Mes chers collègues, si ce sentiment de honte nous est étranger, alors peut-être qu’un sentiment de crainte, de peur, pourrait nous saisir. Quel est-il, ce sentiment ? On le voit bien, le contexte, l’équilibre géopolitique de l’Europe est ébranlé par l’impérialisme russe sur son flanc Est. Eh bien, demain, ce même équilibre géopolitique pourrait l’être aussi par un autre impérialisme, celui de la Turquie, cette fois-ci sur son flanc Sud.

Que ferons-nous alors ? Car, là encore, n’en doutez pas un seul instant, ce conflit n’est pas un conflit local : il s’inscrit dans une stratégie turque globale visant à reconstituer un grand ensemble néo-ottoman, un ensemble panturc. C’est d’ailleurs ce que dit et répète à l’envi – il suffit de l’écouter – le président de la Turquie, M. Erdogan, quand il déclare que, si l’Azerbaïdjan et la Turquie sont deux États, ils constituent en réalité une seule et même nation. Je le répète, ce n’est pas moi qui le dis, c’est M. Erdogan !

Ce plan qu’il déroule avec son allié azéri comprend trois étapes : d’abord, attaquer le Haut-Karabagh, pour tenter de le vider de sa population, d’en effacer toute trace d’arménité ; ensuite, transpercer de part en part l’Arménie grâce à un couloir qui relierait le Nakhitchevan, en territoire azéri, à la Turquie ; enfin, effacer de la carte de l’Europe la nation, le peuple et l’État arméniens.

Ce qui fait la singularité tragique de l’Arménie, c’est que son peuple porte à jamais la marque indélébile du génocide.

Que voulons-nous faire ? Quels choix s’offrent à nous ? Devant quelle alternative sommes-nous placés ?

Le premier choix serait de ne pas choisir, de ne rien faire, comme à l’habitude. Ce serait un choix funeste, ce serait en réalité, comme l’avait dit un jour Churchill, le choix du déshonneur et de la défaite : du déshonneur, parce que nous ne serions pas à la hauteur de nos principes, pas à la hauteur de notre histoire ; de la défaite, parce que, face à la Turquie et à l’Azerbaïdjan, qui ne raisonnent qu’en termes de rapport de force, que croyez-vous qu’il arrivera demain en Méditerranée orientale ? Voyez ce qui se passe avec la Grèce ! Car cet espace géographique concerne l’Europe non seulement comme continent, mais également en tant qu’Union européenne. C’est la raison pour laquelle je parle non seulement de déshonneur, mais aussi d’une probable défaite, demain.

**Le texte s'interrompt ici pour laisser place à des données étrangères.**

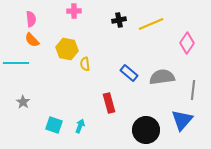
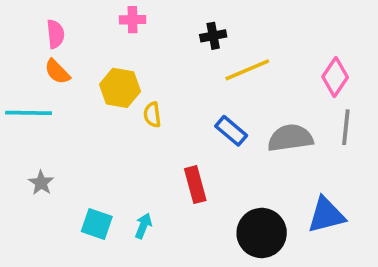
yellow line: (151, 24) -> (247, 70), moved
gray line: (193, 90) -> (346, 127), moved
blue triangle: (182, 120) -> (326, 215), turned 35

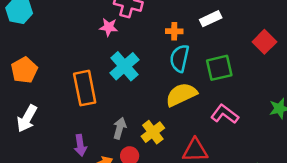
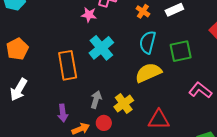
orange cross: (174, 31) -> (143, 11), moved, turned 32
pink L-shape: (225, 114) -> (200, 90), moved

Il existe un autre chemin, celui du courage, que nous vous invitons à suivre avec le vote de cette proposition de résolution. Emprunter ce chemin, c’est montrer à l’Arménie notre solidarité plutôt que notre passivité, notre fermeté plutôt que de laisser aller les choses comme nous les avons souvent laissées aller.

Bien entendu, cette réaction doit aller de pair avec l’adoption de sanctions, par exemple le gel des avoirs des dirigeants, notamment azéris, ou un embargo sur le pétrole et le gaz. Mais, monsieur le ministre, ces sanctions doivent également s’accompagner d’une action diplomatique et politique résolue de la France, notre pays, en raison notamment de ses liens d’amitié avec l’Arménie.

D’abord, tous les prisonniers arméniens doivent être rapatriés sur le sol arménien. Ensuite, il faut convoquer le Conseil de sécurité des Nations unies pour que soit saisie la Cour pénale internationale et que les crimes de guerre ne restent pas impunis. Par ailleurs, la France doit agir diplomatiquement en faveur de la création non pas d’une force d’observation – ces deux mots sont antinomiques –, mais plutôt d’une mission d’interposition sur le sol du Haut-Karabagh et de l’Arménie. Enfin, et ce n’est pas le moins important, la France doit aider les Arméniens en leur fournissant des armes défensives.

Mes chers collègues, pour conclure, je veux rappeler que, grâce à Jacques Chirac, la France est le premier pays à avoir reconnu le génocide arménien, et, monsieur le président, c’est au Sénat qu’avait été votée en première lecture, voilà vingt ans, la loi relative à cette reconnaissance.

Il y a deux ans, le Sénat a été la première assemblée parlementaire d’Europe et du monde à voter, à l’unanimité moins une voix, une résolution similaire à celle-ci, un signal autant qu’un geste à l’attention du peuple arménien.

Aujourd’hui, l’Arménie appelle de nouveau la France à son secours. Soyons fidèles à ce sentiment d’amitié, à notre histoire, à nos principes, à ce lien multiséculaire qui nous unit à ce grand peuple d’Arménie, peuple courageux d’une petite nation, mais une grande nation sentinelle d’une belle civilisation. Les liens qui nous unissent à ce pays ont traversé les générations, ont traversé les siècles ; ils tiennent tout autant par notre amitié que par ce que nous représentons les uns pour les autres.